Only by replenishing the pond water can floating, blue-green algae be managed mechanically or physically. The algae in the pond will be diluted by water exchanged from a well or other source that does not have an algal bloom. Unless their ponds are very tiny and they have wells nearby, this is not a viable choice for most pond owners.

Non-toxic dyes or colorants, like fertilizer, restrict or reduce aquatic plant development by limiting sunlight penetration. Dyes, on the other hand, do not boost the natural food cycle of the pond and suppress it.

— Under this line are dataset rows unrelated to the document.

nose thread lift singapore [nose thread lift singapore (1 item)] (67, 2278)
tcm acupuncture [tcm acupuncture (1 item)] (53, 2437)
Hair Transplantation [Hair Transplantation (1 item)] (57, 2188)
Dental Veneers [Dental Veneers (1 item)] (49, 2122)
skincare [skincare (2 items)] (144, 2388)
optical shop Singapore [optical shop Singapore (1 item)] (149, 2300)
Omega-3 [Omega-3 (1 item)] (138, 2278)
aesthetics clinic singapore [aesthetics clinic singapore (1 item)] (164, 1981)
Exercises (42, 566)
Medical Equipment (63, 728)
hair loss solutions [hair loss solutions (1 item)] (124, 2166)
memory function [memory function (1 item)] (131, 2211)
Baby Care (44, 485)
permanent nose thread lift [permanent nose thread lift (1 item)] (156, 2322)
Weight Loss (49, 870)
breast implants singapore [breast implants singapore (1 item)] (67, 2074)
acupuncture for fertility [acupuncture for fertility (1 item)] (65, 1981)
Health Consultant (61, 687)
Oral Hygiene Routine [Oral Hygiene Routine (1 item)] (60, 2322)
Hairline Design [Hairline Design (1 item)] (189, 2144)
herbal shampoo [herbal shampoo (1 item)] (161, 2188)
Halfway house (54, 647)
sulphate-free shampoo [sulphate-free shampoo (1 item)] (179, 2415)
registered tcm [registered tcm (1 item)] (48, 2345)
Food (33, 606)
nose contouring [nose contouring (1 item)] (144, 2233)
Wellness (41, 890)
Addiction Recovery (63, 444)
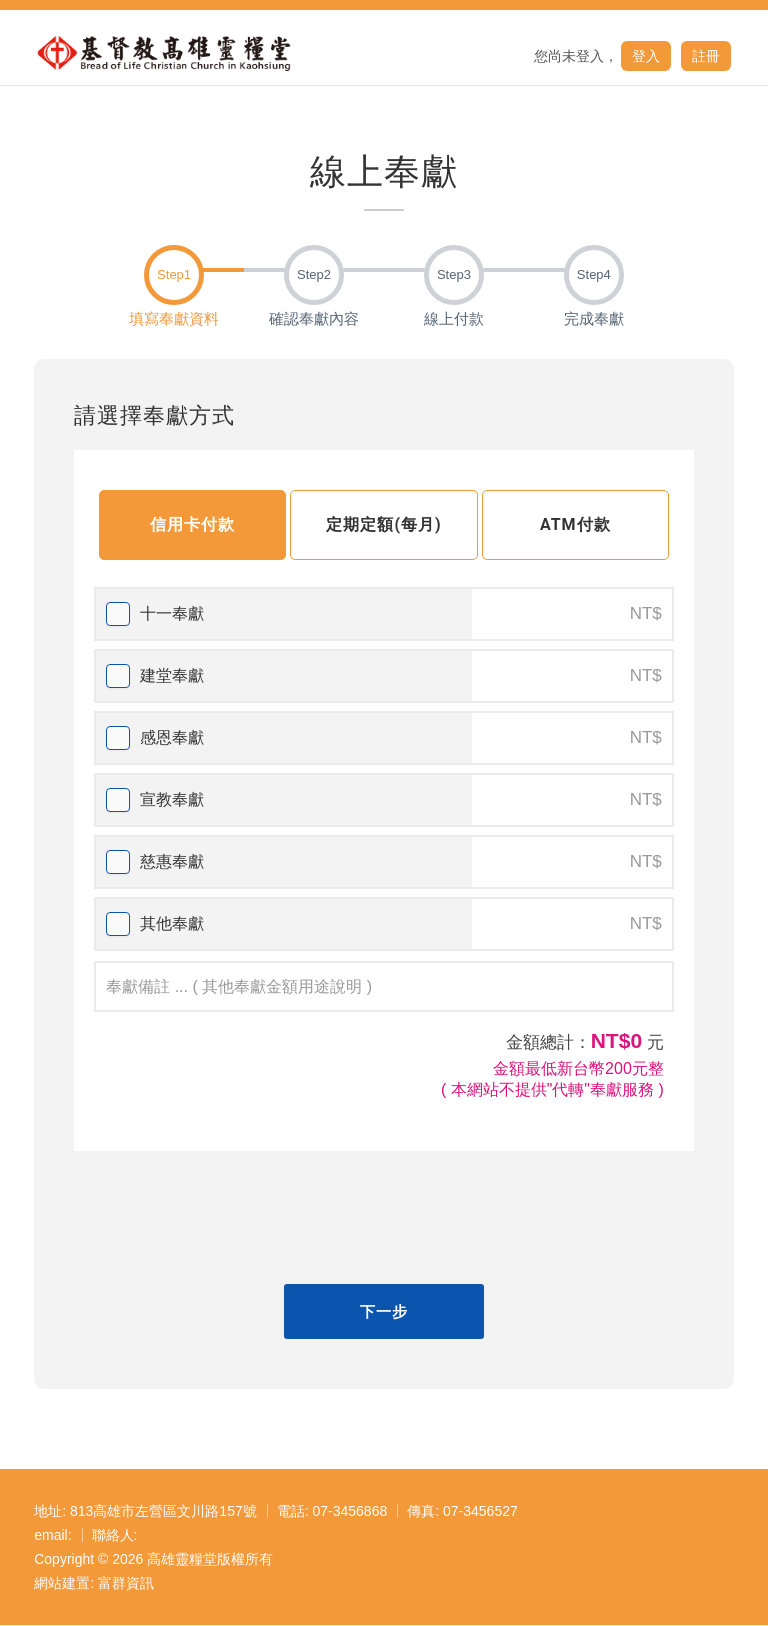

Non-toxic colors and other products include, but are not limited to, the following:

  • Aquashade
  • Blue springs
  • Crystal blue

Biological Management Options

Fore biological control of cyanobacteria, a variety of naturally occurring species such as viruses, bacteria, fungus, actinomycetes, and protozoa are available. Isolation from environmental samples, characterization of anti-cyanobacterial activity, microcosm and large-scale field tests, and finally the creation of a biological control lake management strategy are all part of the process of developing these organisms into biological control agents. Actinomycetes (e.g., Streptomyces exfoliates, which acts by producing a lytic agent) and protozoa are the two opponent groups studied in-depth (Nuclearia delicatula and Nassula tumida, mode of action by predation). A variety of biological and Physico-chemical parameters influence the efficiency of biological control agents in the lake environment. To improve their performance, they can use a variety of tactics.


Always follow the recommendations and precautions on the product label, since the label is the law. To see the label, click on the product’s name. Read the label to see if there are any restrictions on how much water you can use.

The following active compounds are effective in the treatment of blue-green algae:

  • Copper Complexes
  • Alkylamine salts of Endothall 
  • Sodium Carbonate Peroxy-Hydrate

Copper Complexes

Because of its availability and inexpensive cost, copper, sometimes known as “bluestone,” is probably the most widely utilized algae treatment. Depending on how finely copper sulfate is ground, it comes in a variety of forms. Larger crystals melt more easily than smaller crystals. Copper sulfate is difficult to employ in extremely hard water because it binds to calcium, precipitates out of solution, and renders copper ineffectual as an algaecide.

All copper compounds can be hazardous to fish if used at levels higher than those recommended on the label, and they can also be poisonous in soft or acidic conditions when used at recommended levels. It is best to evaluate the alkalinity of the pond water before applying copper and adjust copper treatments to the alkalinity levels.

The following are examples of common trade or product names: 

  • Cutrine plus
  • K-tea
  • Captain
  • Clearigate

Alkylamine salts of Endothall

Endothall alkylamine salts are available in liquid and granular forms. It’s a herbicide that comes into touch with the plant.

The following are examples of common trade and product names:

  • Hydrosol

NB: Hydrosol can be toxic to fish.


Any chemical control strategy has the risk of oxygen deprivation following treatment due to the decomposition of dead plant material. Oxygen deprivation in the pond can kill the fish. If the pond is badly infested with weeds, it may be possible to treat the pond in portions and let each section degrade for two weeks before treating another section (depending on the herbicide used). Aeration over several days after therapy, especially at night, may help manage oxygen depletion.